Unsurprisingly, scientists are witnessing more attacks on their disciplines by religious fundamentalists who will never accept the fact that science is more suitable to explain the world than still-to-be-proven dogmas. This time, someone called Edward Feser, a member of the right-wing, catholic Witherspoon Institute, angrily attacks Lawrence Krauss, an astrophysicist – and a well-known, strident atheist as well. Feser implies that Krauss – and thereby science – should shut up because science could not answer some questions about our world whereas philosophy, according to Feser, could.
As surprising as it might sound, I fully agree with Feser when he states that science has no answer to why-related questions. Indeed, why there is an universe rather than nothing, why life has emerged on Earth despite the extremely low probability for this to occur, and whether there is a purpose with this universe are philosophical issues. Science can explain how things work, but definitely not why. Still, I always get on my guard when I hear such people arguing against science.
First because science has deeply contributed to the improvement of mankind’s condition. Even if it has no jurisdiction on moral or philosophical issues, science has allowed us to be healthier, to live longer, to improve our living standards, and to get rid of religious nonsense which was more harmful than beneficent, such as superstition leading to witch hunts, crusades, or the Inquisition – which some religious people never forgave it for.
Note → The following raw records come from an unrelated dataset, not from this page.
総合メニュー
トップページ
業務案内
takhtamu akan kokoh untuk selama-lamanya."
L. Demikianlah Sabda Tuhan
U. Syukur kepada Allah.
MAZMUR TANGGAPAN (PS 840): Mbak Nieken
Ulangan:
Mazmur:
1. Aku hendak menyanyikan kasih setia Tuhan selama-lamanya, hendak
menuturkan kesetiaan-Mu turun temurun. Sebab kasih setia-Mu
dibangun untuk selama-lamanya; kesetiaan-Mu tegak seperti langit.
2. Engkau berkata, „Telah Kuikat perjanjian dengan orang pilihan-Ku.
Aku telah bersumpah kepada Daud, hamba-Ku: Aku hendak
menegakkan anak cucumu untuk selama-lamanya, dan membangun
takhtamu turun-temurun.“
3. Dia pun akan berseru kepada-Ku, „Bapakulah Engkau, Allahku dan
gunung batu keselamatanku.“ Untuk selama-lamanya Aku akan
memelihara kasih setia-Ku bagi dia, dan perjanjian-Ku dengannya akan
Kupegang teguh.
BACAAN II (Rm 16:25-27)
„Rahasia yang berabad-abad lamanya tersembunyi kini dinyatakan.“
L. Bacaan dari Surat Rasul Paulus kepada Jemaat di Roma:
Second, because philosophical concepts might be vague and lead to as many possible interpretations as there are human beings, so philosophy is – very – useful, but it cannot bring other kinds of answers than personal to untestable concepts. Thus, philosophy has no precedence over science. For those reasons, this article has filled me with unease.
Indeed, this is an attack from people who try to influence their country’s political and cultural life. Any dogma has to come up with very strong evidence speaking for it before being entitled to impose itself on others’ lives. The Dover trial on Intelligent Design has shown that strongly religiously motivated people don’t embarrass themselves with moral issues when it comes to promoting their own beliefs.